In brief

  • The partnership will make weather data available to blockchain applications.
  • AccuWeather's Node will broadcast data across blockchains, cryptographically signing it, allowing users to know that it came from them.

It's December, but things are looking sunny for Chainlink use cases.

Weather data provider AccuWeather announced its node on Chainlink went live today. It joins the growing list of organizations using Chainlink's oracle network.

First announced in August 2021, the partnership will make weather data available to blockchain applications. AccuWeather says this will allow developers to create new products like weather predictions, hedging markets, and dynamic NFT art and games based on current weather conditions.

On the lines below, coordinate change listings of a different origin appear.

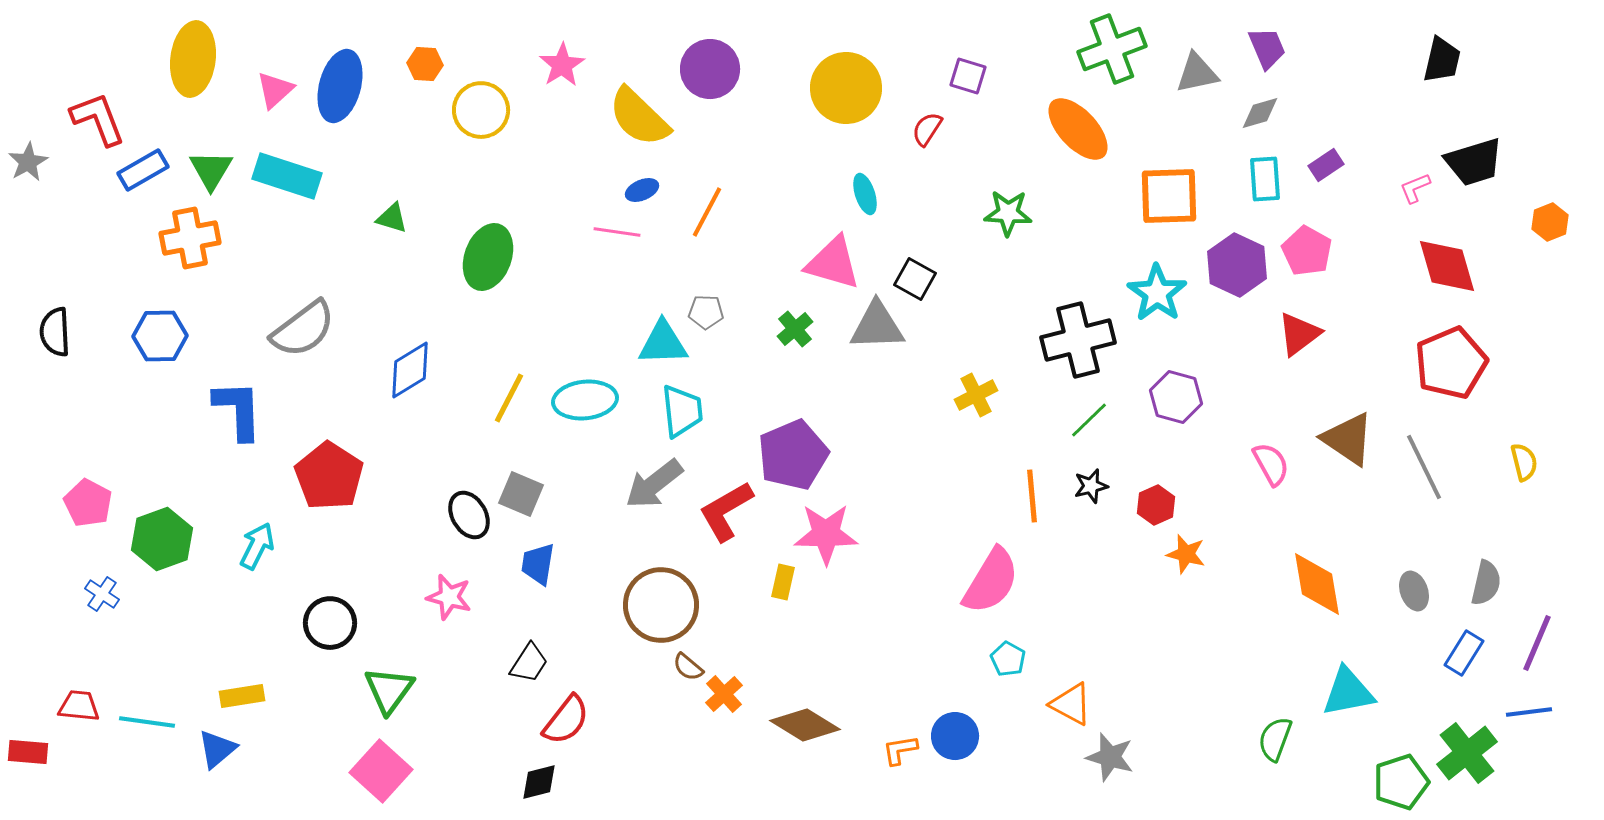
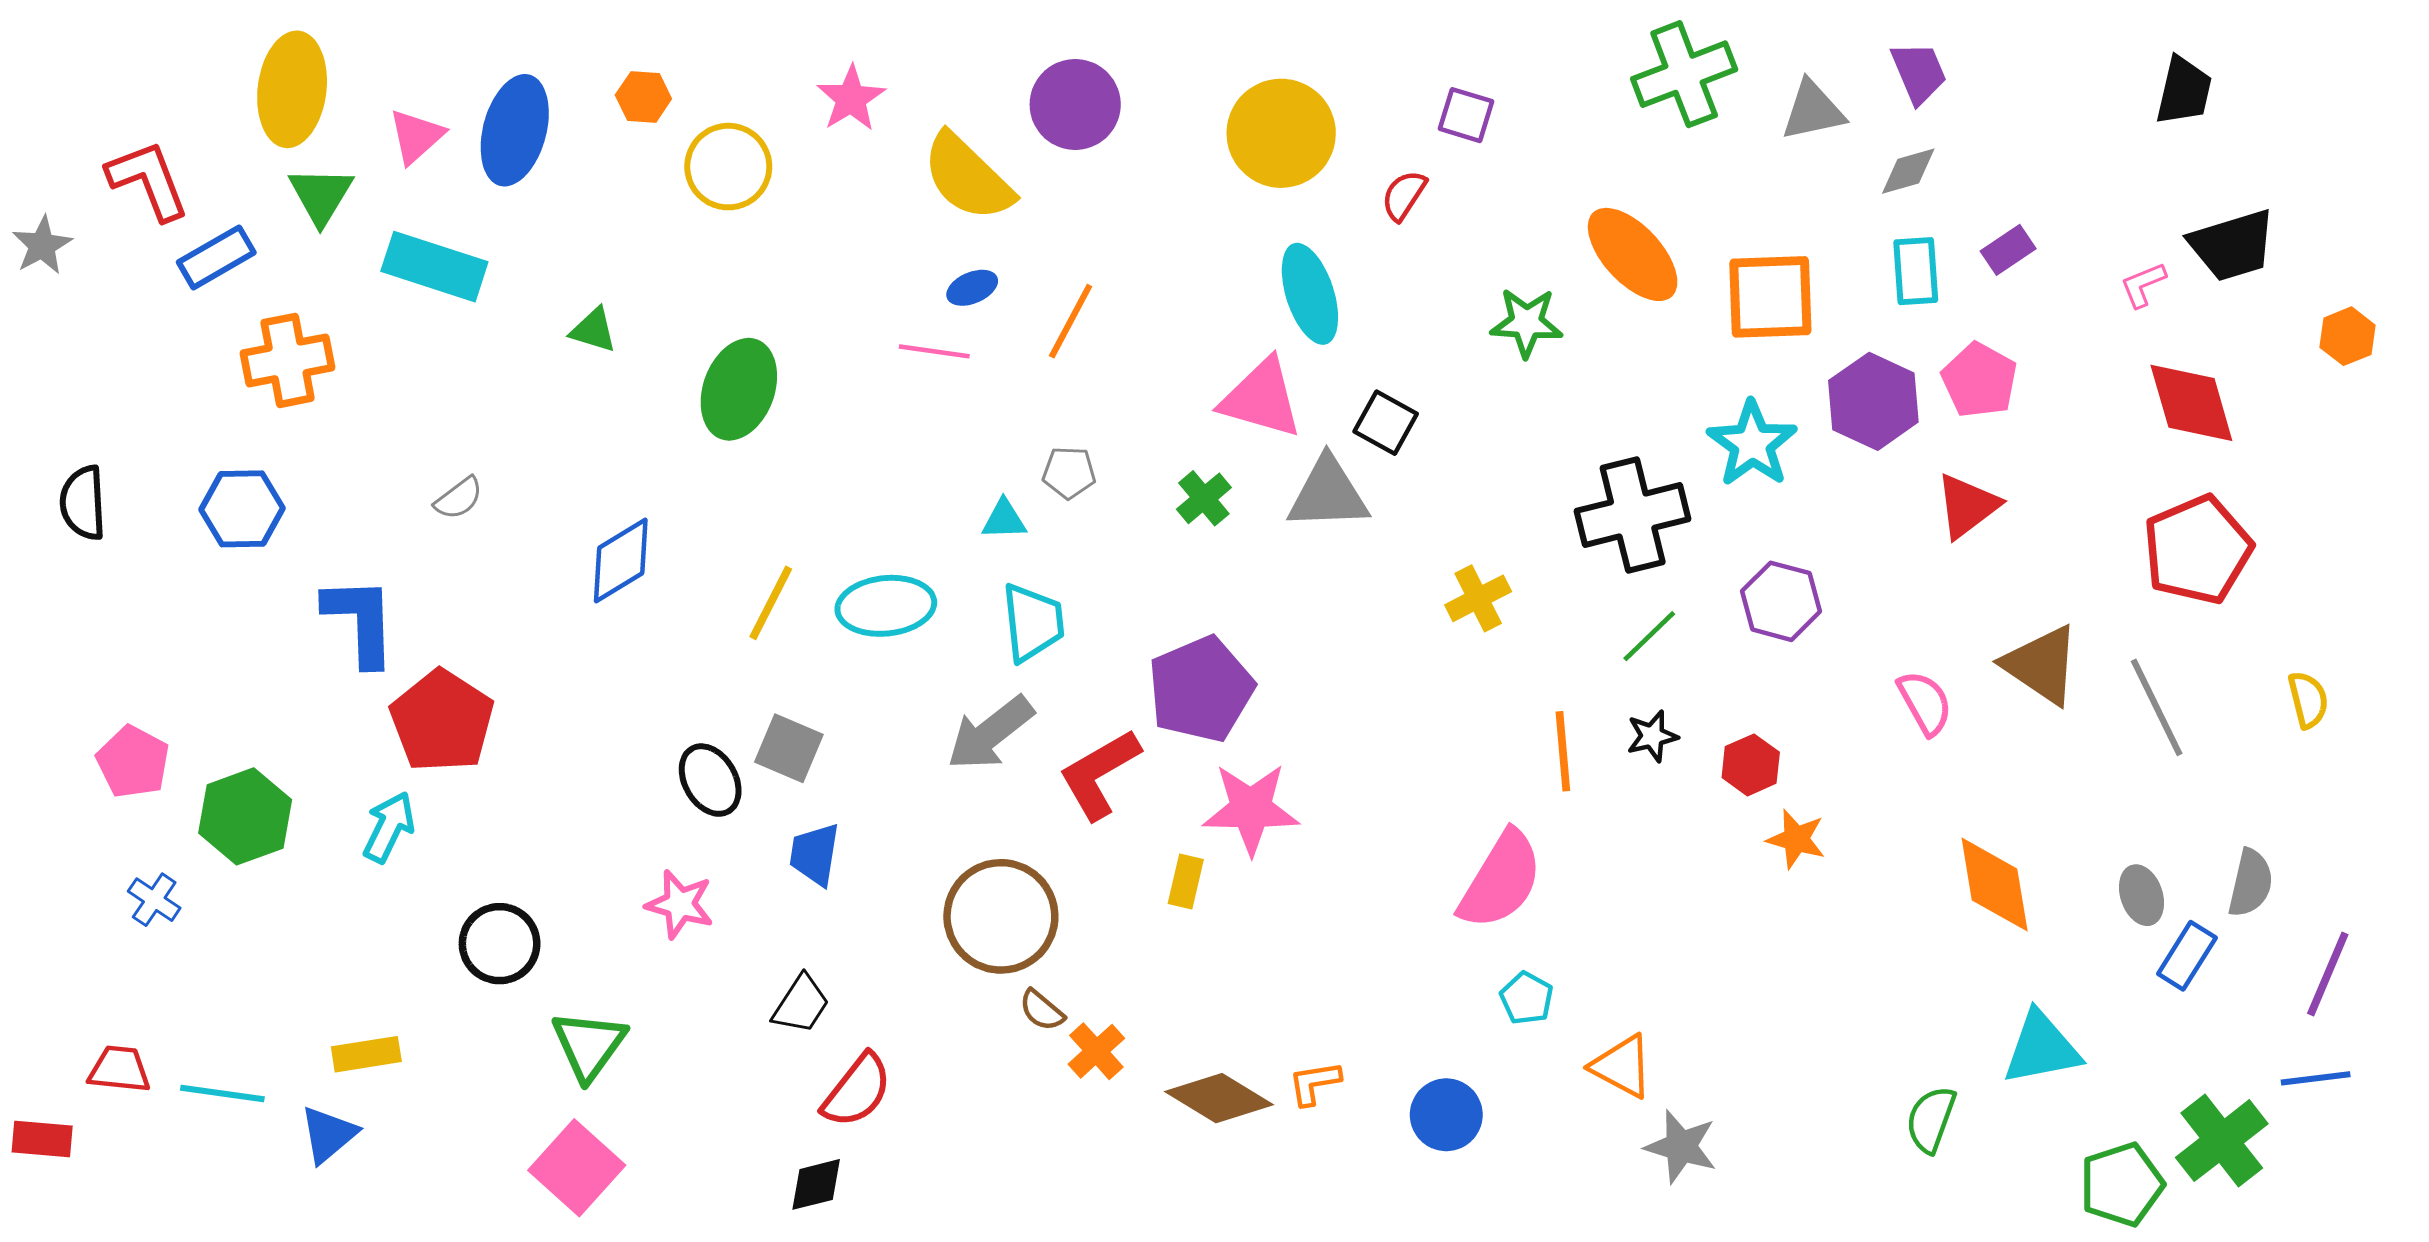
orange ellipse: (1078, 129) -> (1633, 254), moved
green triangle: (211, 170) -> (321, 195), moved
cyan ellipse: (865, 194) -> (1310, 294), size x1.6
gray semicircle: (303, 329) -> (459, 498), size x0.5
cyan triangle: (663, 343) -> (1004, 520), size x0.6
red pentagon: (329, 476) -> (442, 721), moved
blue rectangle: (1464, 653) -> (2187, 956), moved
orange L-shape: (900, 750) -> (1314, 1083), moved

Pennsylvania-based AccuWeather, founded in 1962, says it provides weather information to over 2 billion users across multiple platforms. It tells Decrypt the API, built with the programming language Solidity, will work with Ethereum and Polygon and cost a fee to use, in addition to transaction fees levied by the blockchain.


It adds that the node will broadcast data across blockchains, cryptographically signing it, which will allow users to know that it originated from AccuWeather. Information on temperature, precipitation, wind speed, and natural disasters will be available through the AccuWeather API. Developers can then create smart contracts that ping Accuweather's Chainlink node for weather data.

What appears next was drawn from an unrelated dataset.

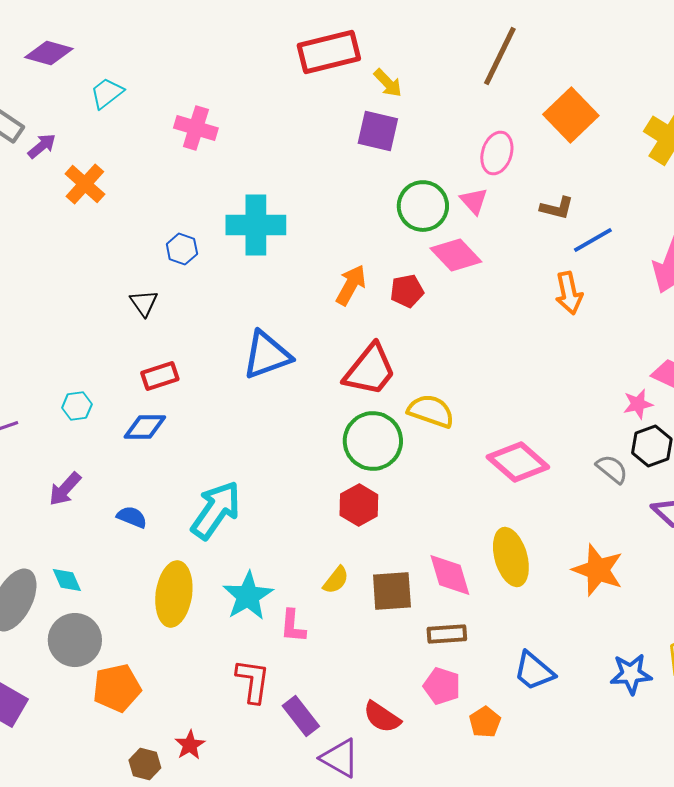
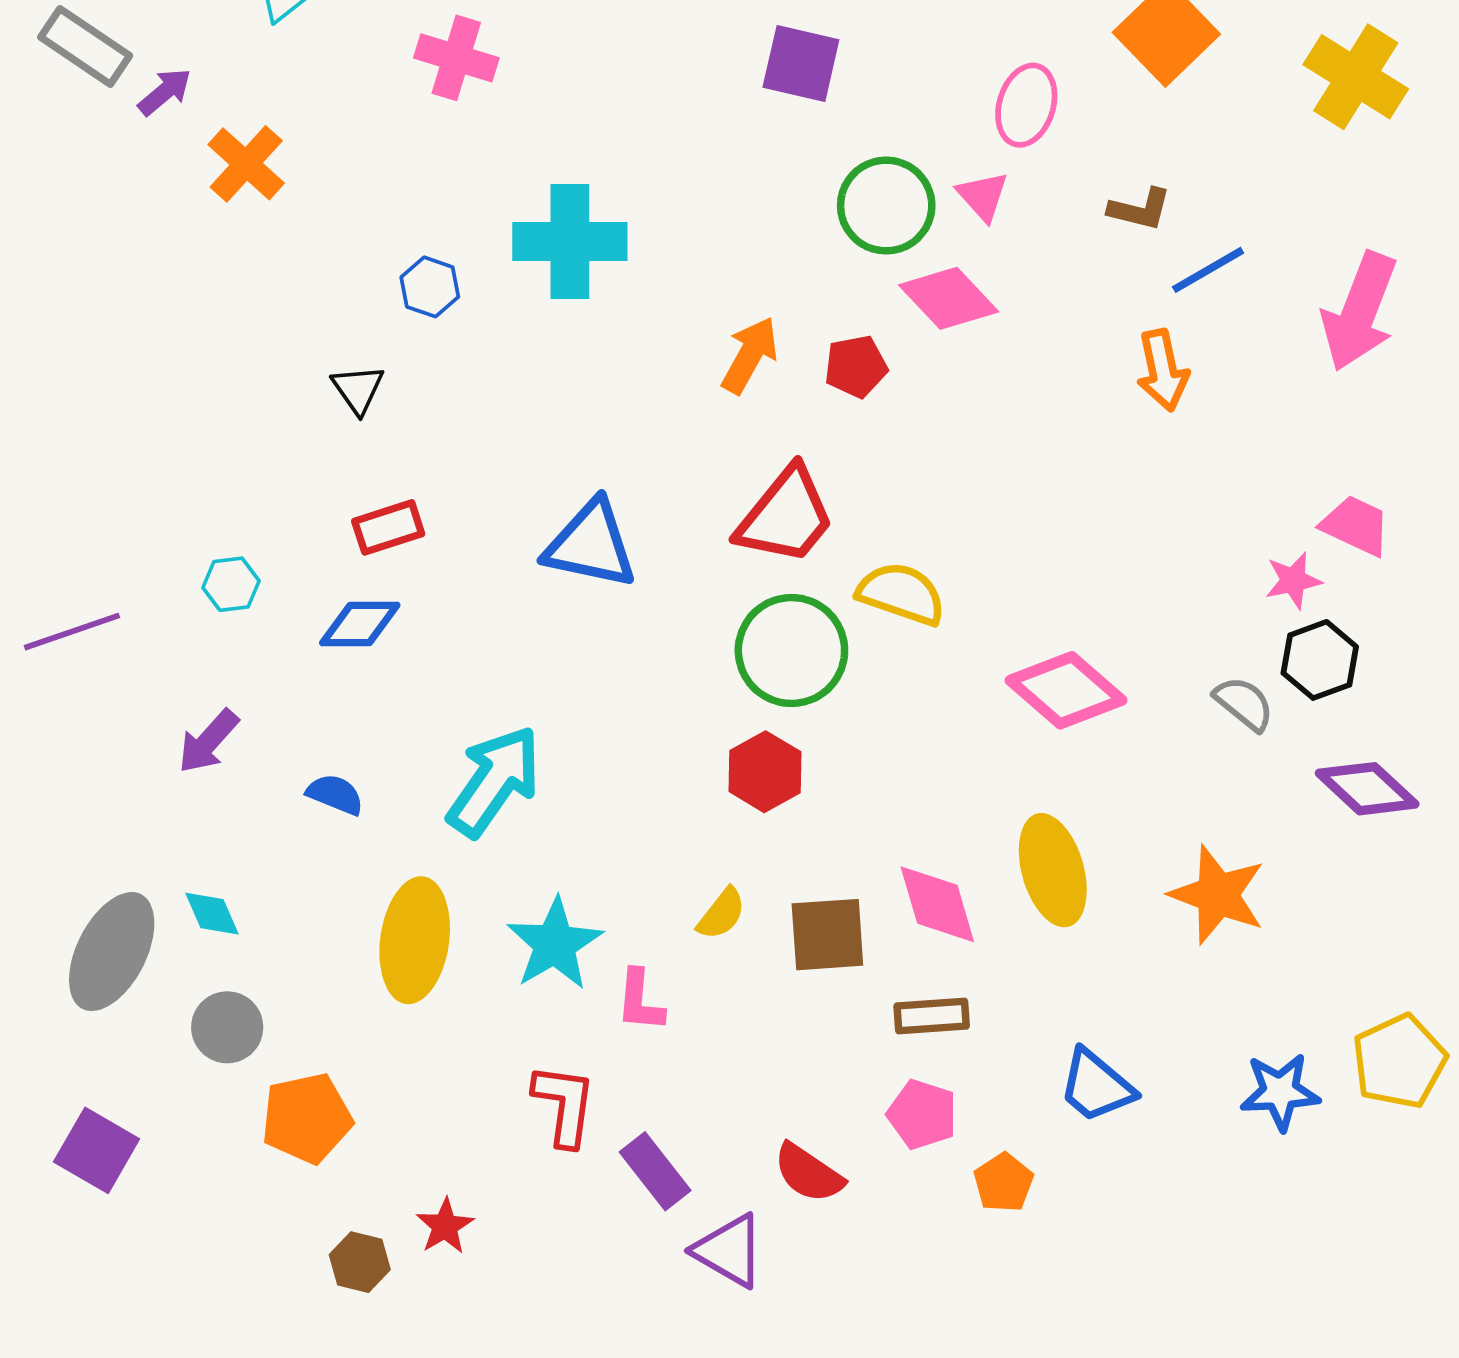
blue triangle: (267, 355) -> (591, 544), moved, turned 32
gray circle: (75, 640) -> (227, 1027), size x0.7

"From our standpoint, it's about making our data more accessible," AccuWeather Director of Flagship Products Matthew Vitebsky told Decrypt. "So we wanted to make sure that if there are applications that can help expedite warning services or anything like that, they can utilize our data, and it is accessible to them."

Other organizations using Chainlink's protocol include Google and the Associated Press. Google has been collaborating with Chainlink since 2019 to explore oracle uses for its data. In August of this year, Chainlink announced plans to pull Google weather data onto blockchains through an API that queries the National Oceanic and Atmospheric Administration (NOAA) database. And in October of this year, the AP partnered with Chainlink to provide election results, sports outcomes, and corporate financials on-chain.

Vitebsky says the collaboration with Chainlink came into being because Chainlink needed more robust weather data like those provided by AccuWeather’s sources. Will Janensch of Chainlink Labs shared some of those needs in a press release: "Combined with smart contracts, AccuWeather's expansive collection of datasets can be used to power parametric insurance models across numerous global industries and securely optimize weather-dependent supply chains."


Weather info is indeed in high demand—and AccuWeather says it has the bandwidth to supply it.

"AccuWeather API actually does more API hits than Google search each day," Vitebsky says. "We deal with tremendous scale on a global level every single day from websites, apps, vehicles, and other Internet of Things (IoT) devices."